The last international player from the Club was Jock Millican, thrice capped in 1972-73. This was after the decision had been taken by the Club's [all-student] committee to back the SRU proposal for a fully structured league system on the grounds that it would benefit Scottish rugby as a whole, but also in the full knowledge that this would inevitably pose great problems for the Club itself.
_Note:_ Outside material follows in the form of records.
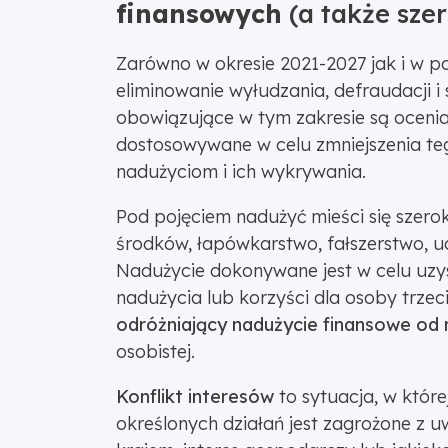
finansowych
(a także szer
Zarówno w okresie 2021-2027 jak i w p
eliminowanie wyłudzania, defraudacji i
obowiązujące w tym zakresie są ocenia
dostosowywane w celu zmniejszenia te
nadużyciom i ich wykrywania.
Pod pojęciem nadużyć mieści się szeroki
środków, łapówkarstwo, fałszerstwo, udz
Nadużycie dokonywane jest w celu uzys
nadużycia lub korzyści dla osoby trzec
odróżniający nadużycie finansowe od 
osobistej.
Konflikt interesów
to sytuacja, w które
określonych działań jest zagrożone z u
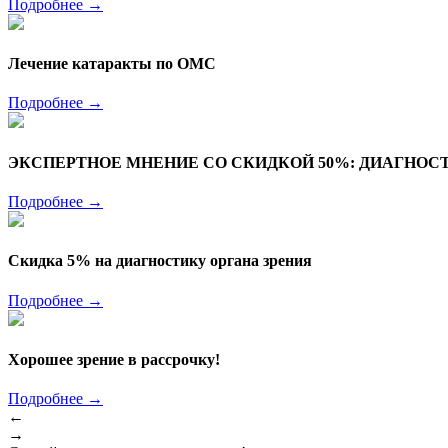
Подробнее
→
Лечение катаракты по ОМС
Подробнее
→
ЭКСПЕРТНОЕ МНЕНИЕ СО СКИДКОЙ 50%: ДИАГНОС
Подробнее
→
Скидка 5% на диагностику органа зрения
Подробнее
→
Хорошее зрение в рассрочку!
Подробнее
→
←
→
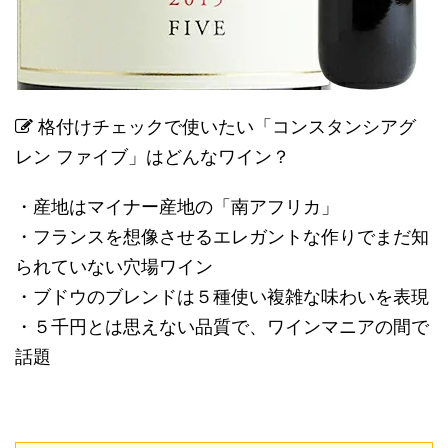
格付けチェックで使いたい「コンスタンシアグ
レン ファイブ」はどんなワイン？
・産地はマイナー産地の「南アフリカ」
・フランスを想像させるエレガントな作りでまだ知
られていない穴場ワイン
・ブドウのブレンドは５種使い複雑な味わいを表現
・５千円とは思えない品質で、ワインマニアの間で
話題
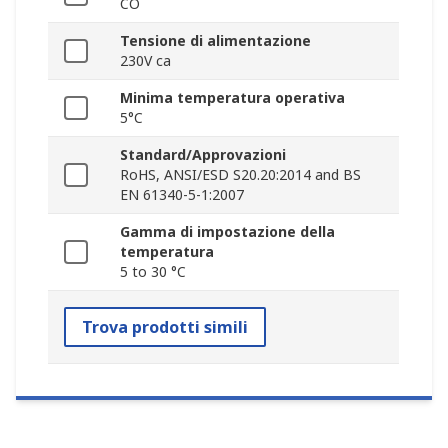
CO
Tensione di alimentazione
230V ca
Minima temperatura operativa
5°C
Standard/Approvazioni
RoHS, ANSI/ESD S20.20:2014 and BS
EN 61340-5-1:2007
Gamma di impostazione della
temperatura
5 to 30 °C
Trova prodotti simili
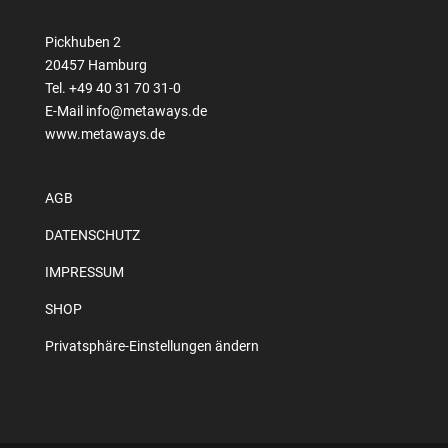
Pickhuben 2
20457 Hamburg
Tel. +49 40 31 70 31-0
E-Mail
info@metaways.de
www.metaways.de
AGB
DATENSCHUTZ
IMPRESSUM
SHOP
Privatsphäre-Einstellungen ändern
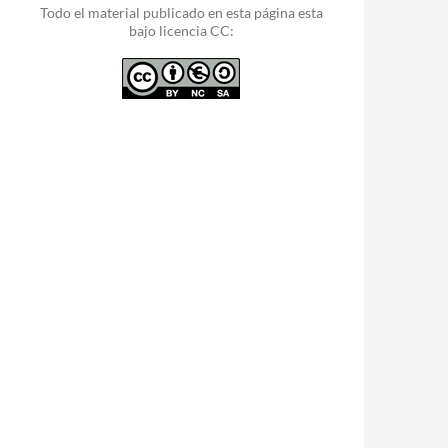
Todo el material publicado en esta página esta
bajo licencia CC:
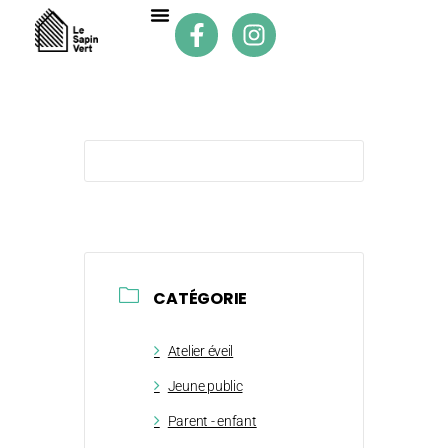
CATÉGORIE
Atelier éveil
Jeune public
Parent - enfant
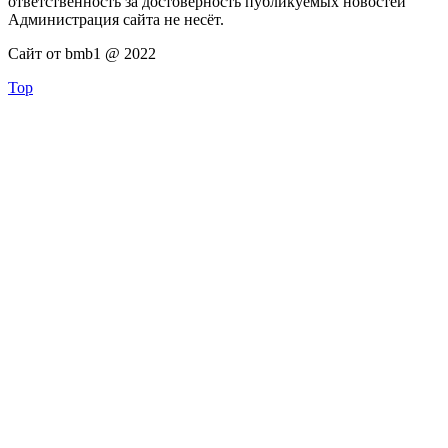
ответственность за достоверность публикуемых новостей
Администрация сайта не несёт.
Сайт от bmb1 @ 2022
Top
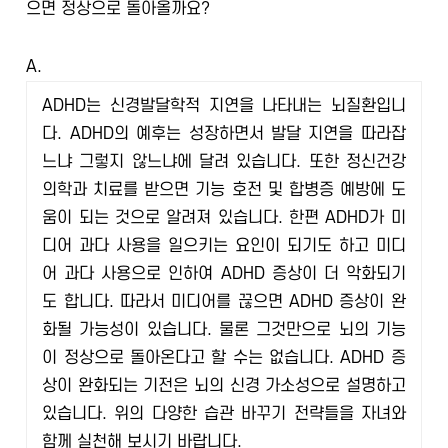
으면 정상으로 돌아올까요?
A.
ADHD는 신경발달학적 지연을 나타내는 뇌질환입니
다. ADHD의 예후는 성장하면서 발달 지연을 따라잡
느냐 그렇지 않느냐에 달려 있습니다. 또한 정신건강
의학과 치료를 받으면 기능 호전 및 합병증 예방에 도
움이 되는 것으로 알려져 있습니다.
한편 ADHD가 미
디어 과다 사용을 일으키는 요인이 되기도 하고 미디
어 과다 사용으로 인하여 ADHD 증상이 더 악화되기
도 합니다. 따라서 미디어를 끊으면 ADHD 증상이 완
화될 가능성이 있습니다. 물론 그것만으로 뇌의 기능
이 정상으로 돌아온다고 할 수는 없습니다. ADHD 증
상이 완화되는 기전은 뇌의 신경 가소성으로 설명하고
있습니다. 위의 다양한 습관 바꾸기 전략들을 자녀와
함께 실천해 보시기 바랍니다.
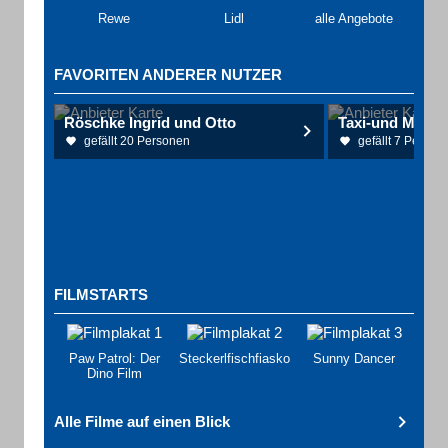
Rewe
Lidl
alle Angebote
FAVORITEN ANDERER NUTZER
Röschke Ingrid und Otto
gefällt 20 Personen
gefällt 7 Person
FILMSTARTS
Paw Patrol: Der
Steckerlfischfiasko
Sunny Dancer
Dino Film
Alle Filme auf einen Blick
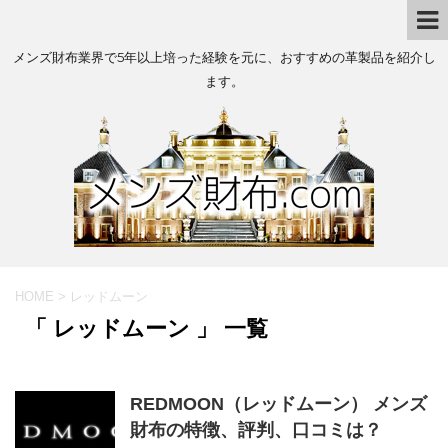
メンズ財布業界で5年以上培った経験を元に、おすすめの革製品を紹介し
ます。
HOME
>
レッドムーン
「 レッドムーン 」 一覧
REDMOON（レッドムーン） メンズ
財布の特徴、評判、口コミは？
Until 1983 EURFC enjoyed regular home and away fixtures with Oxford and Cambridge Universities often with distinct success; many players have interchanged between the three University Clubs on graduations - two of many notable examples of this being Ian Smith, 'The Flying Scot' who joined Edinburgh from Oxford and played for 4 seasons from 1925, and Micky Steele-Bodger of England, and Barbarians President fame - a 1947 Edinburgh postgraduate from Cambridge destined to become future Chairman of the International Rugby Board. In this time EURFC also had regular fixtures with the University XV's of Durham, Newcastle, and other northern English Institutions. EURFC has often received and played against Clubs from all of the major Rugby playing countries
At the time of writing the club plays its fixtures in the top Scottish National League and the British Universities Premiership and plays its home fixtures at the Edinburgh University's Peffermill playing grounds, having moved from its traditional ground at Craiglockhart in 1983.